Fidel en la inauguración de la terminal de azúcar.

Esa noche, el Comandante en Jefe durmió en La Llanita y al día siguiente desarrolló un recorrido desde La Boca por toda la playa; en Delicias visitó la casa de Teófilo Stevenson, quien lo acompañaba, y además, compartió con los padres del triple campeón olímpico y mundial.

Fidel en intercambio con los padres de Teófilo Stevenson.

También en la jornada del 21 de enero visitó la fábrica de Levadura Torula, en proceso constructivo; se detuvo ante la obra en edificación del Hospital y concluyó con un recorrido por el sistema de riego de Maniabón en el que cinco micropresas llevarían agua a todo el territorio de la Empresa Agropecuaria Antonio Guiteras.

Fidel en la fábrica de levadura torula.

Diez años después, el 28 de noviembre de 1988, Fidel volvió, pero esta vez con la mirada puesta en el turismo. Recorrió Playa Covarrubias, abanderó al contingente «Victoria de Girón»-encargado de construir la carretera hacia el polo turístico- y conversó con los vecinos de la comunidad de Marañón.
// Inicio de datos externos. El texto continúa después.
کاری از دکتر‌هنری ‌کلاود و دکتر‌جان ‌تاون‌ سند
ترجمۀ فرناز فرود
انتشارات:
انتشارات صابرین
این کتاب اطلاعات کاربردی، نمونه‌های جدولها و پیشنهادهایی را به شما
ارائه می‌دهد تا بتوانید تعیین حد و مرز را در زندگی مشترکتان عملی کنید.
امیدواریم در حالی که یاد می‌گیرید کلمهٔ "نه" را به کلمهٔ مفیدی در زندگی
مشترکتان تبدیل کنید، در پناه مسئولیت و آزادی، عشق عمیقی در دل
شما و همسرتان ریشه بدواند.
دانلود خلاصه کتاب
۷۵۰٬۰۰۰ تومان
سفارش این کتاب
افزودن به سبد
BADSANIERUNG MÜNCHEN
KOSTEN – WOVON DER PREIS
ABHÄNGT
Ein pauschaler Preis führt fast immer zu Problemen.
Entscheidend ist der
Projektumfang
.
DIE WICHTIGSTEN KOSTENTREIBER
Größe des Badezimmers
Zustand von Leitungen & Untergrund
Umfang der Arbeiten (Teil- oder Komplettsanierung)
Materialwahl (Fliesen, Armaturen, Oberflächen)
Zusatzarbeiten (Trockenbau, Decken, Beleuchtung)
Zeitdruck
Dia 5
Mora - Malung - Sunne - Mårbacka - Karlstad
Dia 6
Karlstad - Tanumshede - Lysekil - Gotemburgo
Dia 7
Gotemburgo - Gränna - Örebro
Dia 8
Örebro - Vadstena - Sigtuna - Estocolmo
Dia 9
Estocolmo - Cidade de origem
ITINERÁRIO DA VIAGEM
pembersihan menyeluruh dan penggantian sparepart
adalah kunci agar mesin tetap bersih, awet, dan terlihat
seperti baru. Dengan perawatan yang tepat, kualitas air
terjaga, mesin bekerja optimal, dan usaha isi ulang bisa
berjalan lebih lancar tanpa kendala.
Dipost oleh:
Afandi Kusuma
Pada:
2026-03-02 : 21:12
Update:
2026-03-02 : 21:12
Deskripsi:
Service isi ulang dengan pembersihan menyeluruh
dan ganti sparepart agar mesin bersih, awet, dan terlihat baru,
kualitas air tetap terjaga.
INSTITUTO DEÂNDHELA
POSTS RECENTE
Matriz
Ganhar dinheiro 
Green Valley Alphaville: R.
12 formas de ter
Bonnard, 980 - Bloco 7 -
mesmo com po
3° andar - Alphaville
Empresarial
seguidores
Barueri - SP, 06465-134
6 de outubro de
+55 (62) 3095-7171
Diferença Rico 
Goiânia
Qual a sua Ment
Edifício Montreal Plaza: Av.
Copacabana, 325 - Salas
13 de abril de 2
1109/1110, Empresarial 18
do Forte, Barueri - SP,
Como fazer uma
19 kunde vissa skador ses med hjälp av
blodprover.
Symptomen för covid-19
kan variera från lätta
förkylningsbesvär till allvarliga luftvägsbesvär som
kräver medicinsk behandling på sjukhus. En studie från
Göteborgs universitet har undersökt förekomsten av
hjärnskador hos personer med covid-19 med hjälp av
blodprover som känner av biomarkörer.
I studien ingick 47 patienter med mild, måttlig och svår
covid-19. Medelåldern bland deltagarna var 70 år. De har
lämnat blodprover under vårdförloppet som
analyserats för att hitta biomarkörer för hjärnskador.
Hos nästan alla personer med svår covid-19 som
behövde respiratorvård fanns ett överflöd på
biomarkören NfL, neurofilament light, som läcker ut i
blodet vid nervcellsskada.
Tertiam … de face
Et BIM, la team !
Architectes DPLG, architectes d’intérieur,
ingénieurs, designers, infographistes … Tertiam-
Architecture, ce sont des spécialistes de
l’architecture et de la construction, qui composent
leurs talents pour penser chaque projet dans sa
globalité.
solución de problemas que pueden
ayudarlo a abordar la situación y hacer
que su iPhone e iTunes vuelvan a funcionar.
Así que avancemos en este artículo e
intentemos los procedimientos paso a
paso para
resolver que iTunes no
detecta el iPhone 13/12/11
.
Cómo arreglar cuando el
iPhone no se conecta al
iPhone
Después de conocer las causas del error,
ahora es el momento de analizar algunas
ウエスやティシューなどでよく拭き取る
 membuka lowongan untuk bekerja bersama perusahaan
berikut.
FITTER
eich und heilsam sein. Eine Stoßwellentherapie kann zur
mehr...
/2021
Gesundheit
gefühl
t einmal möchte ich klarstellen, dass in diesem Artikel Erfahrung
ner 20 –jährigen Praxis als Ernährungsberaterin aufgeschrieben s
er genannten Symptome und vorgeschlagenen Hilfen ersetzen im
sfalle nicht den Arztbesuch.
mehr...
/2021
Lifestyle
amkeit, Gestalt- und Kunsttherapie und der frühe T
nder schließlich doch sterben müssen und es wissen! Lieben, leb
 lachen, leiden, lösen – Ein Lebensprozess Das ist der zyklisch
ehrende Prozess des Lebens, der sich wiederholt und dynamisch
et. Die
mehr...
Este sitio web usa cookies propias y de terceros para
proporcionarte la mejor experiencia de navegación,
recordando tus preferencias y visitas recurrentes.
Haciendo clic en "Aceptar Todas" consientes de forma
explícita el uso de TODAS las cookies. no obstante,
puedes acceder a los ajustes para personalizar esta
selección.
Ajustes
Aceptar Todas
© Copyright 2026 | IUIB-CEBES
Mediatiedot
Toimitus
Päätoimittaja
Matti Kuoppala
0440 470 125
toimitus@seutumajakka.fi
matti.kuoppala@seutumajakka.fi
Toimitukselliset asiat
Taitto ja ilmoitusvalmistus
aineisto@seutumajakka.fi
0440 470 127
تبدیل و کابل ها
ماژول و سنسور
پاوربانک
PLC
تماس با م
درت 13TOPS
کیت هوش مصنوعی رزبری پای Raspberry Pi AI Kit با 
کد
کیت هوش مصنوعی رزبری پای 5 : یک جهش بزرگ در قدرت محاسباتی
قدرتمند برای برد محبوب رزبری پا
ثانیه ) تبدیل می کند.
Encuentro de Fidel con los periodistas en la playa Covarrubias.

1996: El año del adiós sin despedida

El último año en que Fidel pisó Puerto Padre fue 1996, y lo hizo en tres ocasiones, como queriendo despedirse de cada rincón.

El 1 de abril llegó al central Antonio Guiteras, donde recibió información en la Sala de Análisis y recorrió los departamentos de bombas múltiples y los basculadores. No había discursos, solo preguntas técnicas y un interés obsesivo por la eficiencia.

El 5 de mayo se internó en el norte de la provincia para comprobar el estado de los campos de caña. Visitó la presa Machuca y dialogó con los constructores del Contingente Celia Sánchez Manduley.

Fidel en la presa Machuca.

El 28 de mayo, en la tarde, realizó su última visita. Recorrió las áreas productivas de la Granja Estatal de Nuevo Tipo, en Guabineyón 1, que entonces abastecía de alimentos a gran parte del territorio. Ese día, sin saberlo, se despedía para siempre de Puerto Padre.

Un legado que no se borra

Seis visitas en treinta y un años. Cada una con un propósito distinto: azúcar, seguridad, desarrollo, alimentos. Pero todas con un denominador común: Fidel no vino a ser visto, vino a ver, a preguntar, a tocar la tierra y la mano del pueblo.

Hoy, cuando se cumple el centenario de su nacimiento, puertopadrenses lo recuerdan como aquel hombre de barba y ejemplo que se dirigió al pueblo de Delicias, que cortó caña en San Ramón y que cosió un saco de azúcar con sus propias manos, como si el futuro de la isla cupiera en ese gesto. Fidel, el gigante de la sierra y el llano, dejó huellas imborrables en Puerto Padre.